O agronegócio foi o único setor que não parou durante a pandemia do novo Coronavírus. O resultado do PIB (Produto Interno Bruto) cresceu cerca de 1,9% em comparação com os outros setores nos últimos três meses. Ao todo, foram gerados cerca de R$ 120 bilhões e o número só tende a aumentar nos próximos meses, até o fim do ano.

No quesito exportação, o setor agropecuário gerou cerca de US$ 6,7 bilhões entre janeiro e abril. O presidente da Embrapa, Celso Moretti afirmou que a agricultura é o principal motor de recuperação. “O agro vai ser um motor da recuperação da economia brasileira porque os produtores, apesar de todas as dificuldades, conseguiram uma safra recorde”, afirmou.

Recordes

A soja bateu o recorde de 16,3 milhões de toneladas; o farelo de soja, 1,7 milhão; carne de boi  com 116 mil; a carne suína com 63 mil e o algodão com cerca de 91 mil. A Ásia respondeu por 47,2% dos embarques brasileiros, alta de 15,5% em relação ao mesmo período de 2019.

A produção de soja deve chegar a 121 milhões de toneladas neste ano, de acordo com a (Conab) Companha Nacional de Abastecimento. A alta é de 6,7% em relação à última safra.

A safra de grãos deste ano é estimada em 250 milhões de toneladas.  Há dez anos, a oferta total do setor agropecuário cresceu 68%, enquanto as exportações tiveram uma evolução de 87%, de acordo com dados recentes da Conab.

O milho deve passar de 100 milhões de toneladas, outro recorde. O milho brasileiro é o cereal que está sendo mais demandado pelo mercado internacional.

No ramo do algodão, cuja produção também está batendo recorde neste ano, com 2,8 milhões de toneladas e 70% da safra já vendidos para o exterior, a preocupação é na colheita.
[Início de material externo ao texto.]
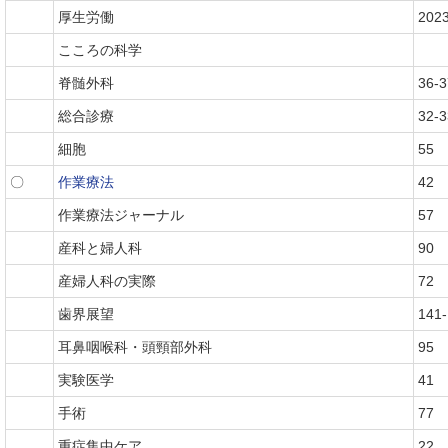
厚生労働
202
こころの科学
脊髄外科
36-3
総合診療
32-3
細胞
55
〇
作業療法
42
作業療法ジャーナル
57
産科と婦人科
90
産婦人科の実際
72
歯界展望
141
耳鼻咽喉科・頭頸部外科
95
実験医学
41
手術
77
重症集中ケア
22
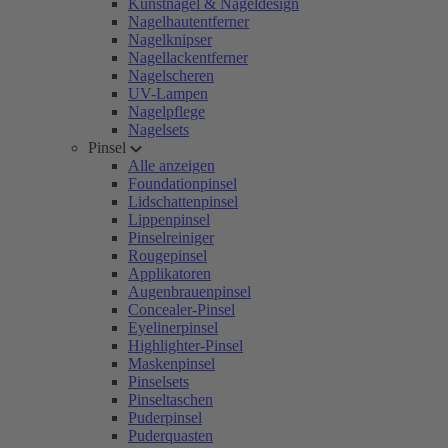
Kunstnägel & Nageldesign
Nagelhautentferner
Nagelknipser
Nagellackentferner
Nagelscheren
UV-Lampen
Nagelpflege
Nagelsets
Pinsel
Alle anzeigen
Foundationpinsel
Lidschattenpinsel
Lippenpinsel
Pinselreiniger
Rougepinsel
Applikatoren
Augenbrauenpinsel
Concealer-Pinsel
Eyelinerpinsel
Highlighter-Pinsel
Maskenpinsel
Pinselsets
Pinseltaschen
Puderpinsel
Puderquasten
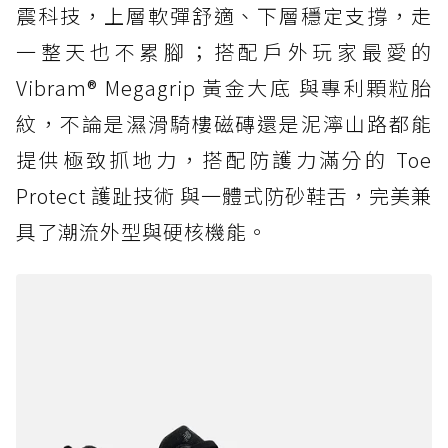
震科技，上層軟彈舒適、下層穩定支撐，走
一整天也不累腳；搭配戶外玩家最愛的
Vibram® Megagrip 黃金大底 與專利顆粒胎
紋，不論是濕滑騎樓磁磚還是泥濘山路都能
提供極致抓地力，搭配防護力滿分的 Toe
Protect 護趾技術 與一體式防砂鞋舌，完美兼
具了潮流外型與硬核機能。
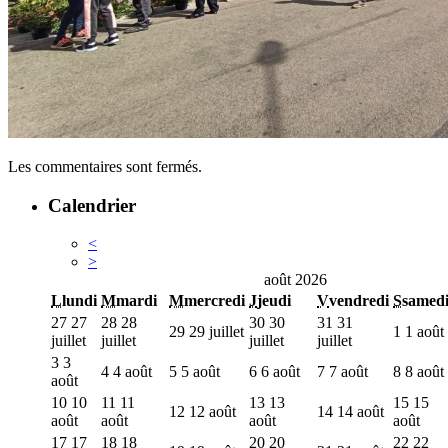
Les commentaires sont fermés.
Calendrier
<
>
août 2026
L
lundi
M
mardi
M
mercredi
J
jeudi
V
vendredi
S
samed
27
27
28
28
30
30
31
31
29
29 juillet
1
1 août
juillet
juillet
juillet
juillet
3
3
4
4 août
5
5 août
6
6 août
7
7 août
8
8 août
août
10
10
11
11
13
13
15
15
12
12 août
14
14 août
août
août
août
août
17
17
18
18
20
20
22
22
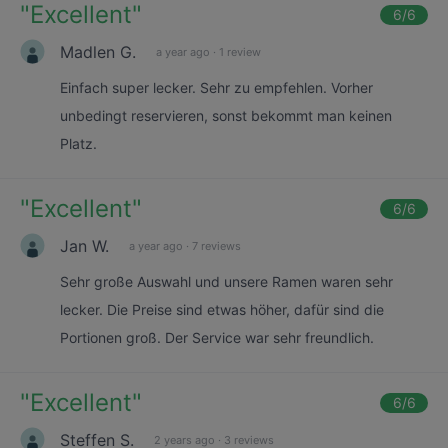
"
Excellent
"
6
/6
Madlen G.
a year ago
·
1 review
Einfach super lecker. Sehr zu empfehlen. Vorher
unbedingt reservieren, sonst bekommt man keinen
Platz.
"
Excellent
"
6
/6
Jan W.
a year ago
·
7 reviews
Sehr große Auswahl und unsere Ramen waren sehr
lecker. Die Preise sind etwas höher, dafür sind die
Portionen groß. Der Service war sehr freundlich.
"
Excellent
"
6
/6
Steffen S.
2 years ago
·
3 reviews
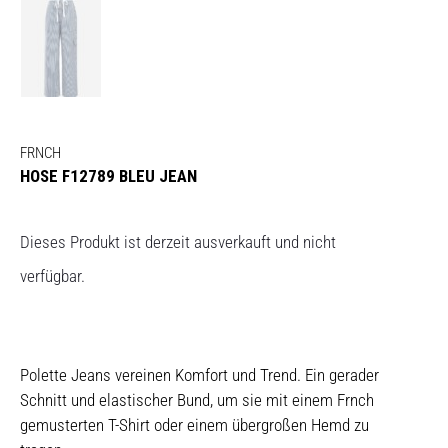
FRNCH
HOSE F12789 BLEU JEAN
Dieses Produkt ist derzeit ausverkauft und nicht
verfügbar.
Polette Jeans vereinen Komfort und Trend. Ein gerader
Schnitt und elastischer Bund, um sie mit einem Frnch
gemusterten T-Shirt oder einem übergroßen Hemd zu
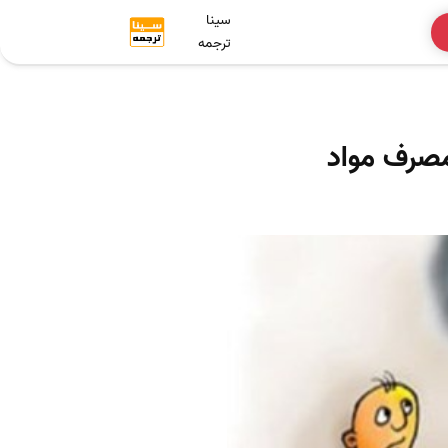
سینا
ترجمه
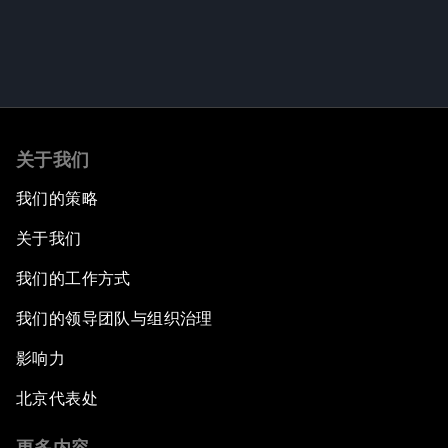
关于我们
我们的策略
关于我们
我们的工作方式
我们的领导团队与组织治理
影响力
北京代表处
更多内容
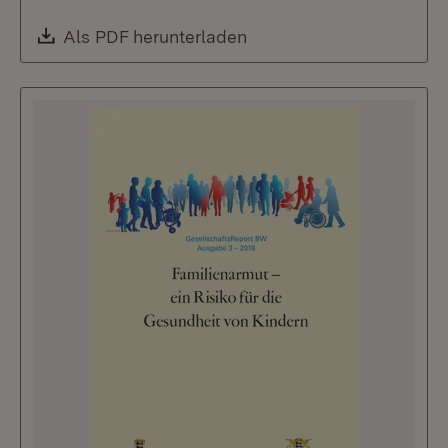
Download:
Als PDF herunterladen
(Öffnet in neuem Fenste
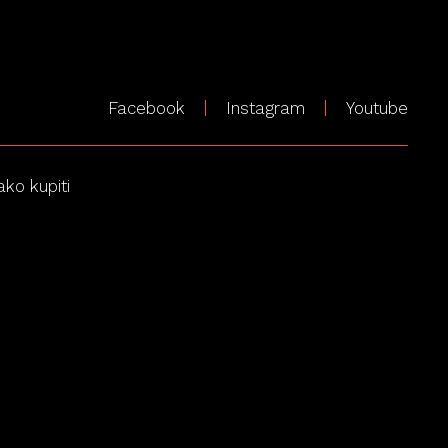
Facebook
Instagram
Youtube
ako kupiti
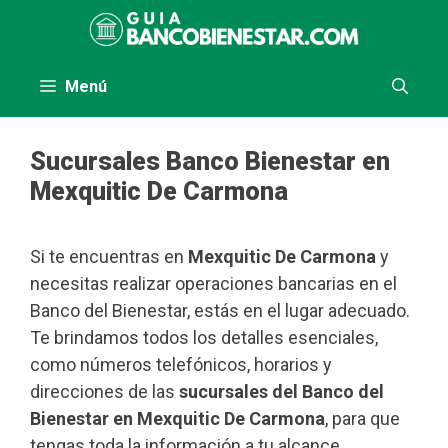
Saltar
al
contenido
Menú
Sucursales Banco Bienestar en
Mexquitic De Carmona
Si te encuentras en
Mexquitic De Carmona
y
necesitas realizar operaciones bancarias en el
Banco del Bienestar, estás en el lugar adecuado.
Te brindamos todos los detalles esenciales,
como números telefónicos, horarios y
direcciones de las
sucursales del Banco del
Bienestar en Mexquitic De Carmona
, para que
tengas toda la información a tu alcance.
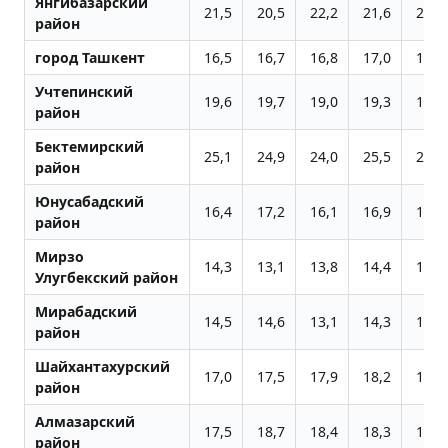
Янгибазарский
21,5
20,5
22,2
21,6
20,5
район
город Ташкент
16,5
16,7
16,8
17,0
16,5
Учтепинский
19,6
19,7
19,0
19,3
18,7
район
Бектемирский
25,1
24,9
24,0
25,5
20,9
район
Юнусабадский
16,4
17,2
16,1
16,9
16,2
район
Мирзо
14,3
13,1
13,8
14,4
13,6
Улугбекский район
Мирабадский
14,5
14,6
13,1
14,3
14,2
район
Шайхантахурский
17,0
17,5
17,9
18,2
18,1
район
Алмазарский
17,5
18,7
18,4
18,3
18,1
район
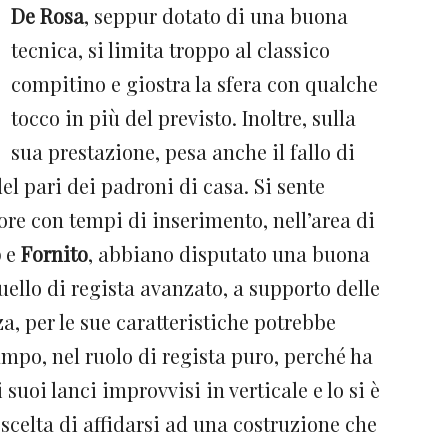
De Rosa
, seppur dotato di una buona
tecnica, si limita troppo al classico
compitino e giostra la sfera con qualche
tocco in più del previsto. Inoltre, sulla
sua prestazione, pesa anche il fallo di
el pari dei padroni di casa. Si sente
ore con tempi di inserimento, nell’area di
o
e
Fornito
, abbiano disputato una buona
quello di regista avanzato, a supporto delle
, per le sue caratteristiche potrebbe
mpo, nel ruolo di regista puro, perché ha
 suoi lanci improvvisi in verticale e lo si è
la scelta di affidarsi ad una costruzione che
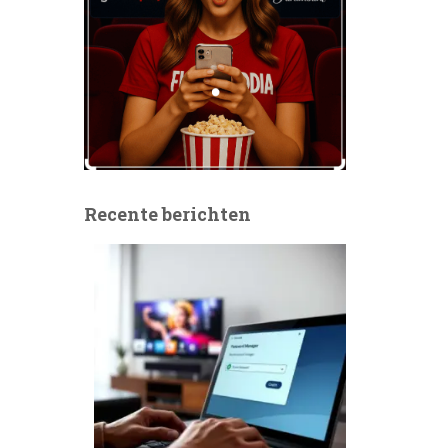
Recente berichten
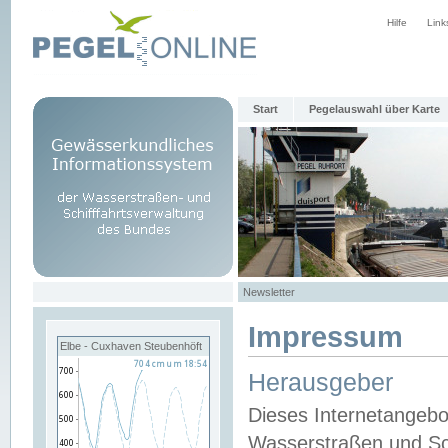
Hilfe
Link
Start
Pegelauswahl über Karte
Newsletter
Impressum
Elbe - Cuxhaven Steubenhöft
Herausgeber
Dieses Internetangebo
Wasserstraßen und Sch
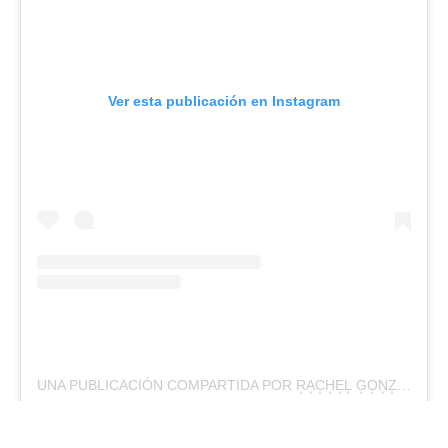
Ver esta publicación en Instagram
UNA PUBLICACIÓN COMPARTIDA POR R͙A͙C͙H͙E͙L͙ G͙O͙N͙Z͙A͙L͙E͙Z͙ (@RACHEL.CHOREOGRAPHER)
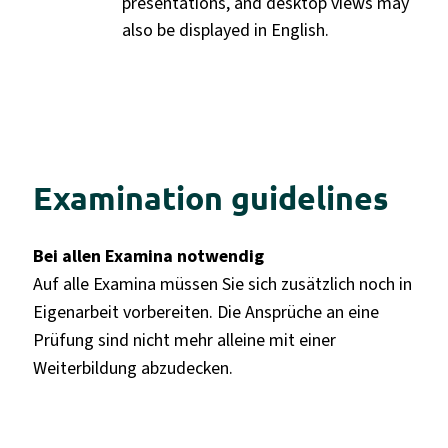
presentations, and desktop views may
also be displayed in English.
Examination guidelines
Bei allen Examina notwendig
Auf alle Examina müssen Sie sich zusätzlich noch in
Eigenarbeit vorbereiten. Die Ansprüche an eine
Prüfung sind nicht mehr alleine mit einer
Weiterbildung abzudecken.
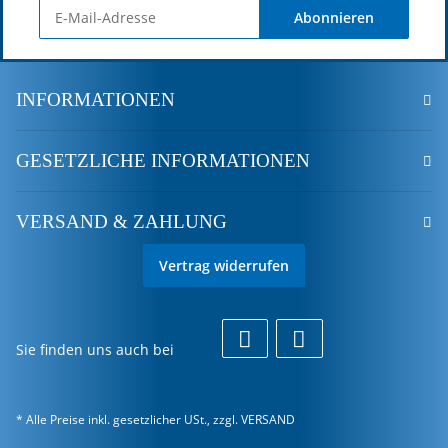
Abonnieren
INFORMATIONEN
GESETZLICHE INFORMATIONEN
VERSAND & ZAHLUNG
Vertrag widerrufen
Sie finden uns auch bei
* Alle Preise inkl. gesetzlicher USt., zzgl.
VERSAND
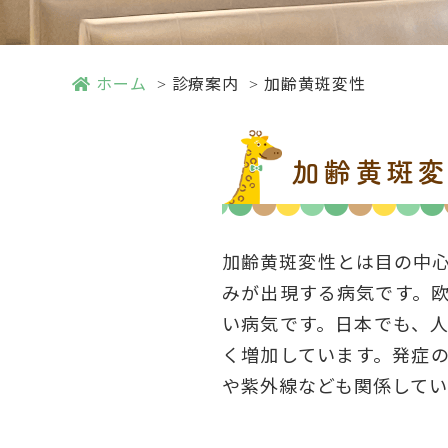
ホーム
診療案内
加齢黄斑変性
加齢黄斑
加齢黄斑変性とは目の中
みが出現する病気です。
い病気です。日本でも、
く増加しています。発症
や紫外線なども関係してい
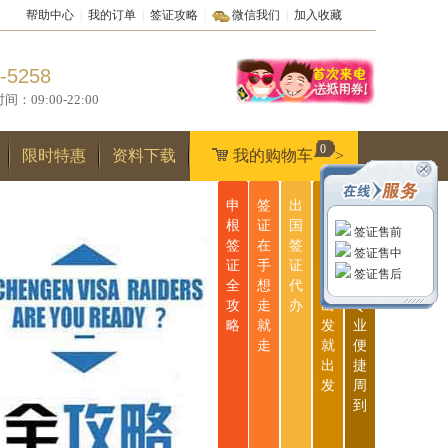
帮助中心
|
我的订单
|
签证攻略
|
微信我们
|
加入收藏
-5258
9:00-22:00
0
限时特惠
资料下载
我的购物车
>
申
签
出
无
一
根
证
国
忧
站
签证售前
签
在
签
签
式
签证售中
证
手
证
证
服
签证售后
全
想
代
说
务
攻
走
办
出
专
略
就
发
业
走
就
便
出
捷
发
周
到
O presidente da Abrapa (Associação Brasileira dos Produtores de Algodão), Milton Garbujio afirmou que a pandemia afetou o momento e que se persistir em continuar, o setor sofrerá problemas. O representante prevê uma redução na área plantada da próxima safra, uma vez que o mercado comprador começa a dar sinais de desaceleração. As indústrias têxteis estão paradas –por causa dos shopping e lojas parados.

“A pandemia tem nos afetado agora, pois chegou no meio da lavoura, quando colhemos e beneficiamos a fibra. Se continuar, teremos problemas de mão de obra”, afirma.